I have been thinking I can run my tank on a much lower turn over rate, if I redesign the sump, and use better Bio media.

Typically in a sump cheaper media such as bioballs and lava rock can be used, this is because you can have more space to use more media. So you are not forced to buy high density media like you would in a canister. 

Also the true effectiveness of bio media is contact time with the water, in sumps the contact time is short, the time it takes the water to trickle down. This is why high turnover rate is need, if you can't get long contact time, make the time it takes the water to get back to the bio media shorter. 

So if you where to design a sump where the contact time is longer, you can have slower turn over rate. 

So here is my Idea of a redesigned sump.

Instead if dividing the section top to bottom, forcing the water to fight gravity, and loss of total sump water capacity, divided them from side to side. This way you still have the whole capacity of the sump, also as long as the spacing is at least 6 inches you will never restrict flow. 

This is also give your pump access to more water, in a typical sump with multiple compartments the pump only has the water volume of its compartment. So lets say that compartment holds 20 gallons of the total sump capacity, when the pump is off this compartment is full, when you power it on the compartment drains however many gallons is needed to start flow though the sump. If you had a tank that is 84x24x25 and the water had to raise 1" to start flowing through the sump again that's around 9 gallons. What can happen is if your pump is strong and that compartment is taller rather then longer the water level can be lowered to the point where the pump sucks in air. 
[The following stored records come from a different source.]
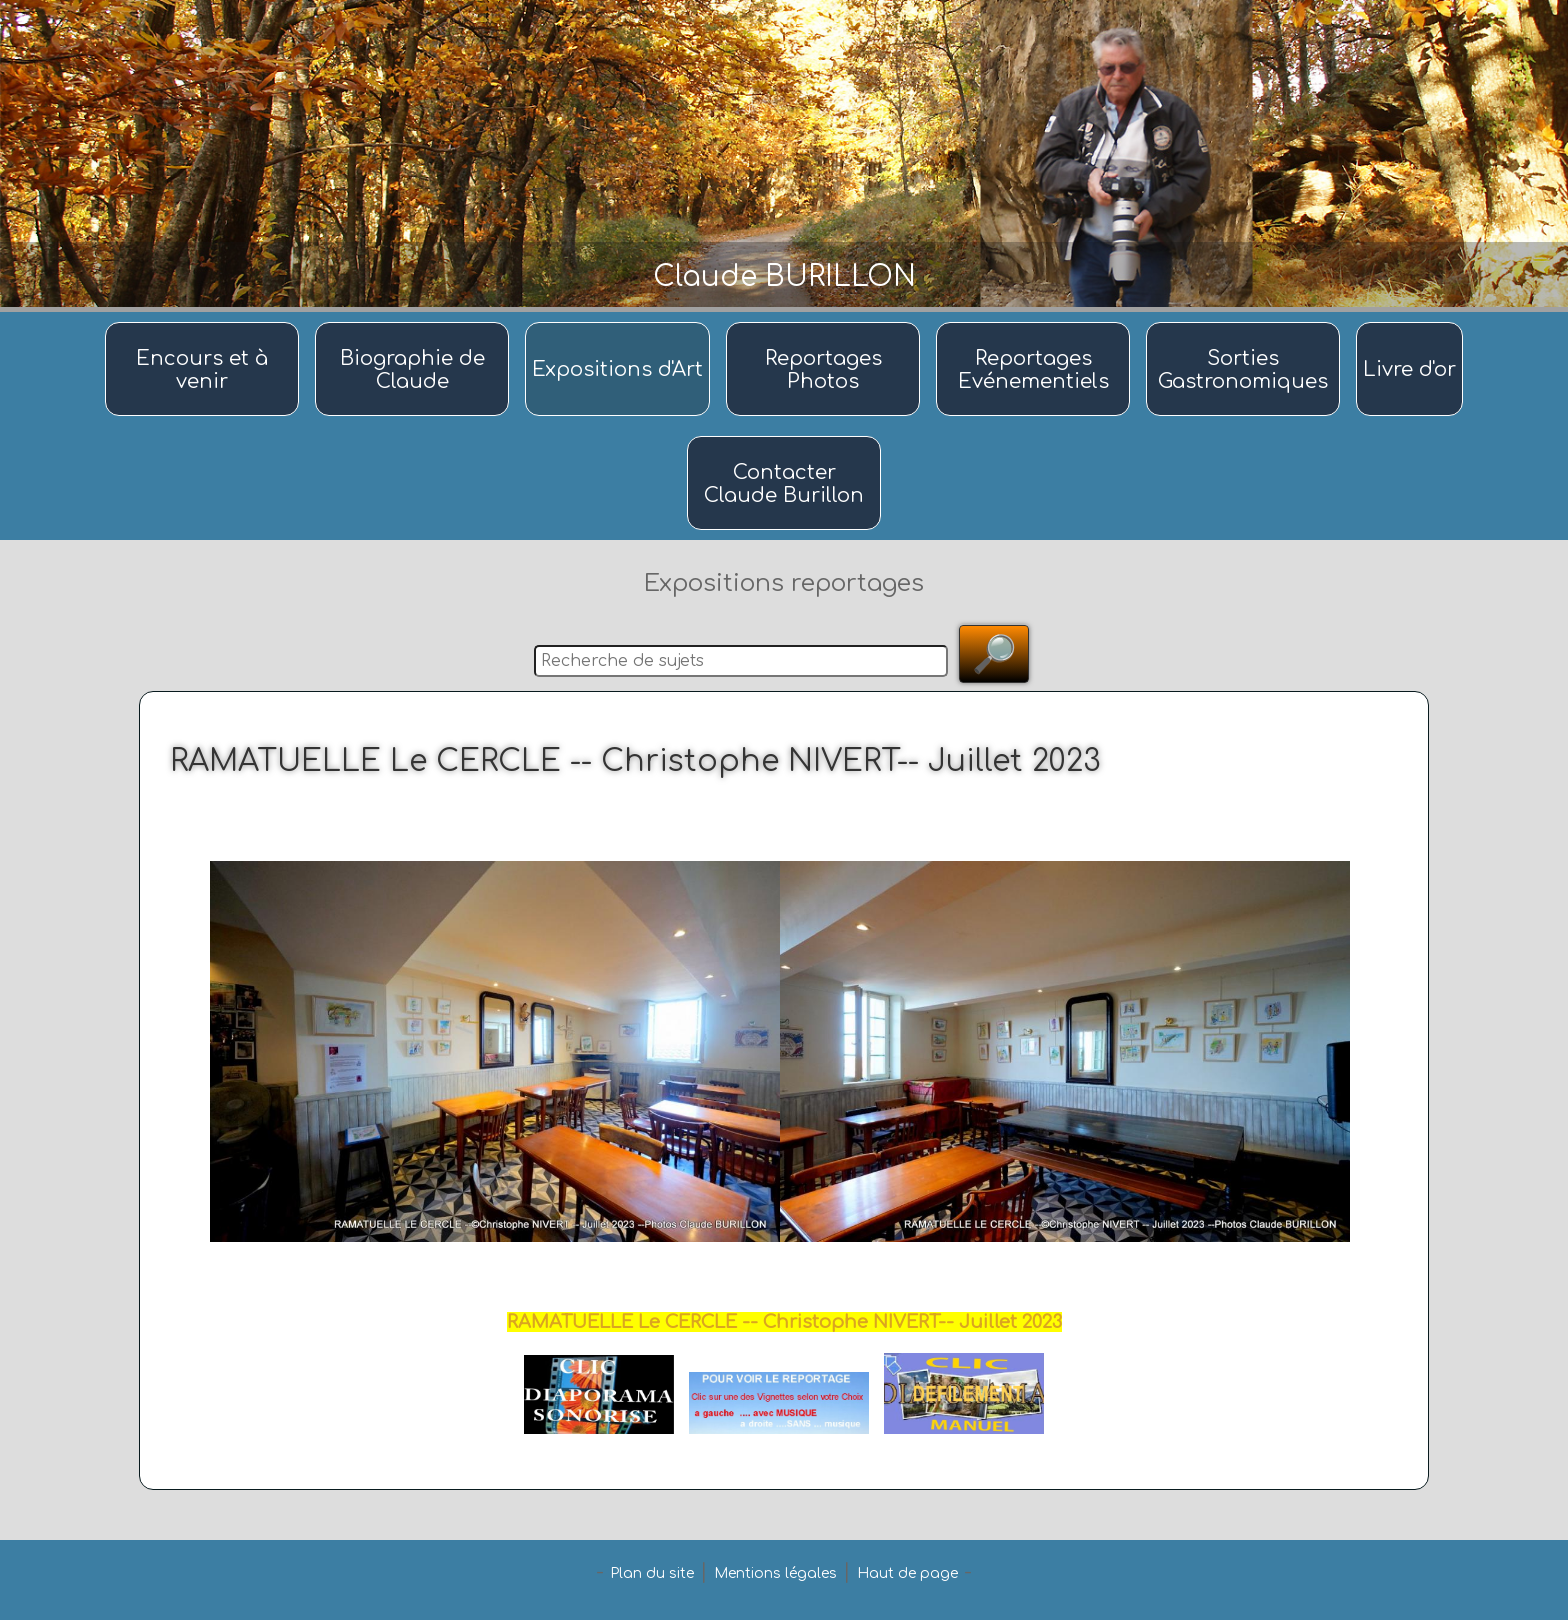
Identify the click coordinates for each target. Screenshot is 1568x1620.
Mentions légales (775, 1573)
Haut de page (907, 1573)
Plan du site (652, 1573)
The bucket is the only enclosed space, this is where the water will enter the sump and contact the mechanical filter; This will be the only bypass free place. Now I no we have all be taught bypass is bad, and bypass free is good. This is not 100% true, for mechanical filtration this is true you need no bypassing since dirt is not effected by osmosis. However what is important to the fish is the water parameters,and this is effected by osmosis. If you take 50 gallons of water out of a 100 gallon tank, filter it so it has zero pollutants then place it back in the tank, the water is 50% pollutant free do to osmosis.
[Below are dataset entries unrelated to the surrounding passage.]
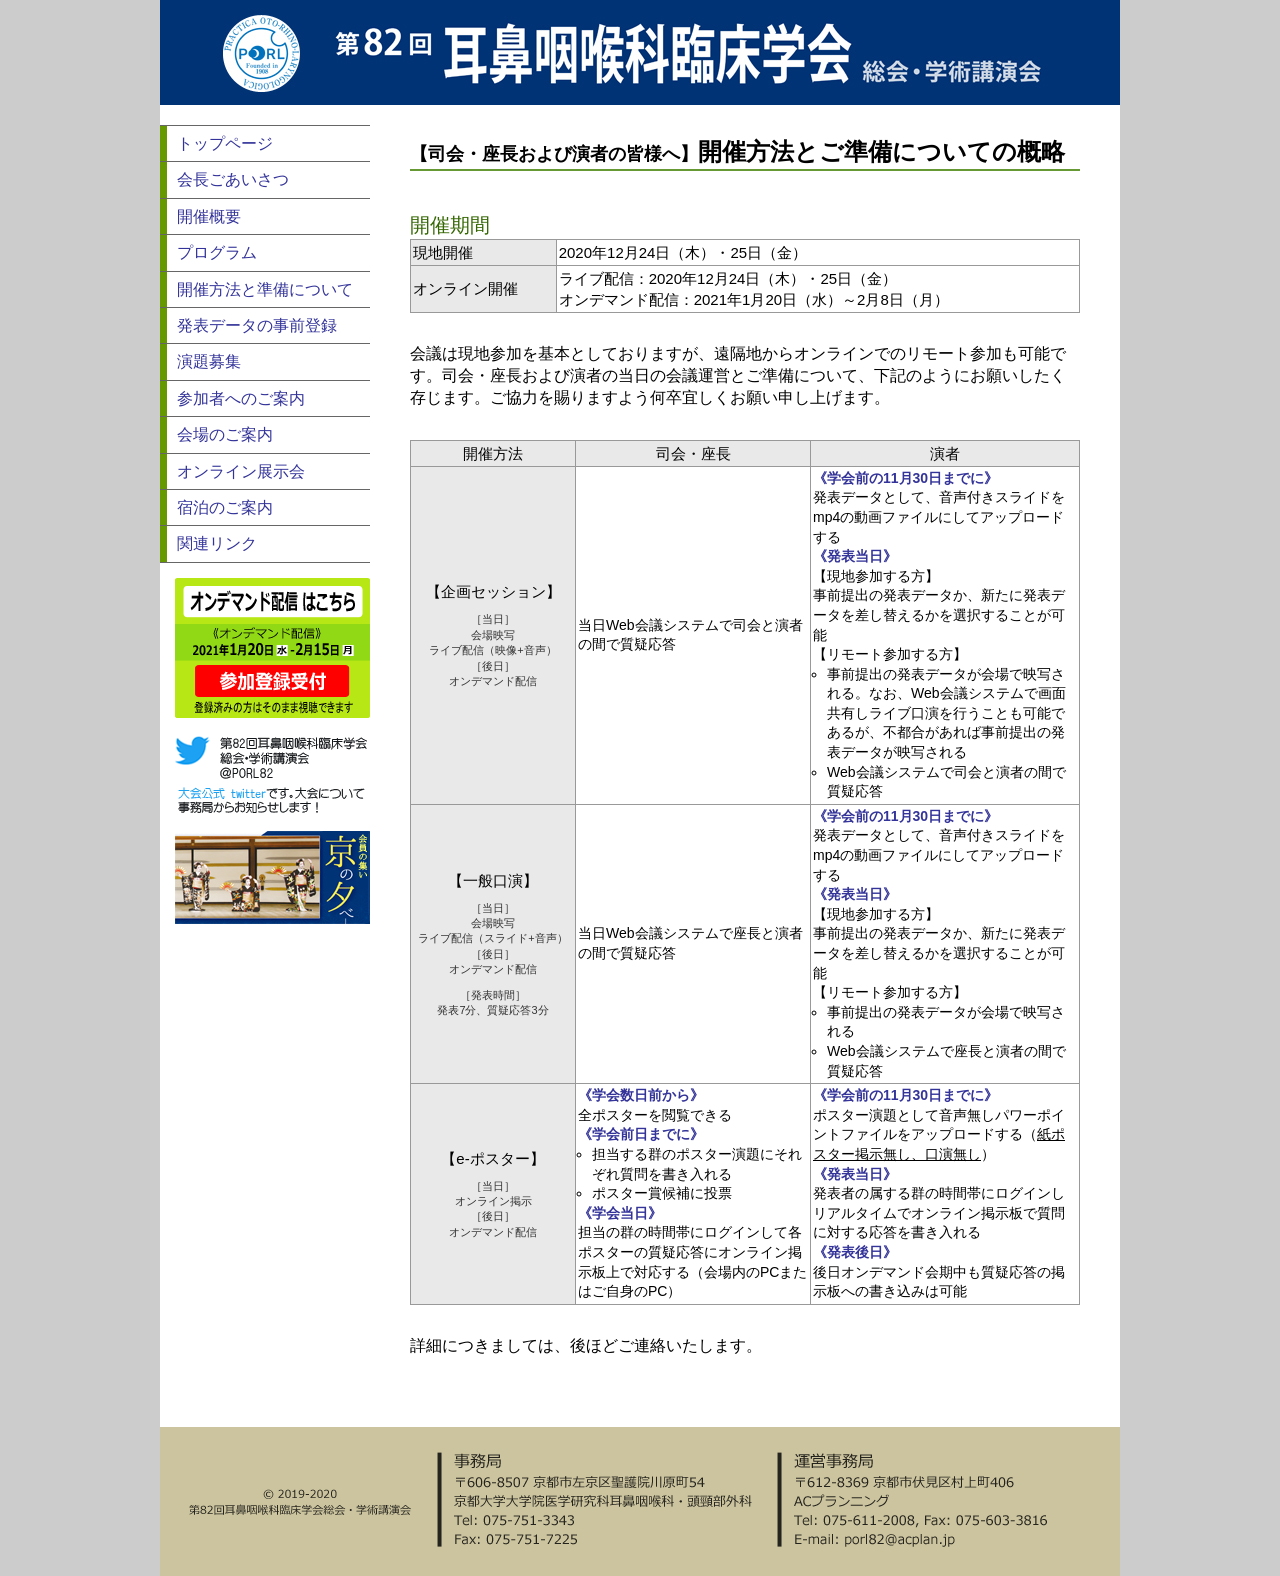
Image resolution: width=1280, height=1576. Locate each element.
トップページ (225, 143)
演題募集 (209, 361)
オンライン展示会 (241, 471)
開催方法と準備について (265, 289)
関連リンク (217, 543)
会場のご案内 (225, 434)
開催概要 (209, 216)
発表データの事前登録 (257, 325)
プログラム (217, 252)
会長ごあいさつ (233, 179)
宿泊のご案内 (225, 507)
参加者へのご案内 (241, 398)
So why is this important in my design? because you will only line the bottom of the Maze with biomedia. The water that dose contact the biomedia will have a prolonged contact time, removing the pollution more effectively; this will in turn lower the pollution in all the water through osmosis. You get two benifits here slower movement is better for mechanical filtration, the slower water means more contact time for the biomedia this is also a plus. also you can use a lower powered pump for the filtration, and then use ultra low power power heads for circulation. 

The addition of a bubble wand under the bio media will help with the reduced O2 you see from lower circulation.

Here is my first sketch of the idea, and two photos of my diy build.











You can see here that the water must move through 3 hallways of bio media before reaching the pump.










Here is a side view.










I could have used clear Silicone and maybe done a cleaner job, but I was in a hurry, and who will see it anyway?


So what do you think?


----------



## MoneyMitch (Aug 3, 2009)

love it, kinda like one i drew up but never got around to making, Great job


----------